I'd say, as a martial artist, do what he did.  In short, he never stopped learning.  Those are footsteps I'll walk in.

Yours,
Dan Anderson


----------



## Cebu West (Jan 22, 2003)

Many of Professor's high ranked students are turning to Balintawak to gain new depth into the roots of Modern Arnis. Researching and learning some of the old styles that Professor used as bases for Modern Arnis and expanding on them is a good way to stretch the art and move foreword in the progression of Modern Arnis. Knowing the roots of the art will help with expanding it in the future.

SAL


----------



## ace (Jan 23, 2003)

Beening a Student(Black Belt)
Under Datu Hartman i to have seen this.

It was My understanding that Remy
Created Modern Arnis to Defeat Balintawak.

But to beat it we have to know what it is about.
I see it as a corto styel full of sweet moves.
I feel for my self i prefer Largo Mano
but enjoy the training.


----------



## modarnis (Jan 24, 2003)

> _Originally posted by Dan Anderson _
> *I'd say, as a martial artist, do what he did.  In short, he never stopped learning.  Those are footsteps I'll walk in.
> 
> Yours,
> Dan Anderson *



So very true Dan.  Professor learned by doing, learned through his teaching and learned from watching everyone in a room.  He provided so many tools to us implicitly.  He was masterful at teaching beginners through positive reinforcement.
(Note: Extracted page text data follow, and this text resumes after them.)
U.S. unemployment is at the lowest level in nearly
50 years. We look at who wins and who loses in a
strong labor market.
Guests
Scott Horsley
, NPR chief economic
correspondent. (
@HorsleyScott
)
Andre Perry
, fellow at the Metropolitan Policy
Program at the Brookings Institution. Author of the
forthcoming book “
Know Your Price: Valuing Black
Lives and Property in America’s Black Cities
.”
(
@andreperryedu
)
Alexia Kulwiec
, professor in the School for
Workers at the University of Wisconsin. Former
It still shocks me that so many among us gloss over his message which was to train and have fun

A few points that may draw fire:

1.  The Professor provided us with the tools to master his art.  He left it to us to explore the order and intensity of their use

2.  I believe he purposely left many of the connections out so that we could reproduce his learning process as closely as possible given our cultural constraints.  Truth is, he initially learned his lessons the hard way.
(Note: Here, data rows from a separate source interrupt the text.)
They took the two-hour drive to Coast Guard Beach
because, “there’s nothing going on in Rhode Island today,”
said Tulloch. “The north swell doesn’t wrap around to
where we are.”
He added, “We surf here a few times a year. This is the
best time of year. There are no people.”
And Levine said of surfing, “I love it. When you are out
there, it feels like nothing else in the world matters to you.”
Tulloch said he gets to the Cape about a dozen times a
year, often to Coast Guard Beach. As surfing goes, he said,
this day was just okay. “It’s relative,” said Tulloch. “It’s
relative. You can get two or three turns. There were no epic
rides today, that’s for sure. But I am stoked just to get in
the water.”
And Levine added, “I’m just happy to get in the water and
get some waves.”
3.  He encouraged us to change partners and explore his art so we can learn what applies best to different opponents.  At his level he did this through observation and frequent training.

4.  Most of all, he fostered an air of community and friendship where ideas were exchanged, friendships were forged, and people had fun.  

Just a few random thoughts

Brett


----------



## dearnis.com (Jan 24, 2003)

a lot in that last post.
good stuff.


----------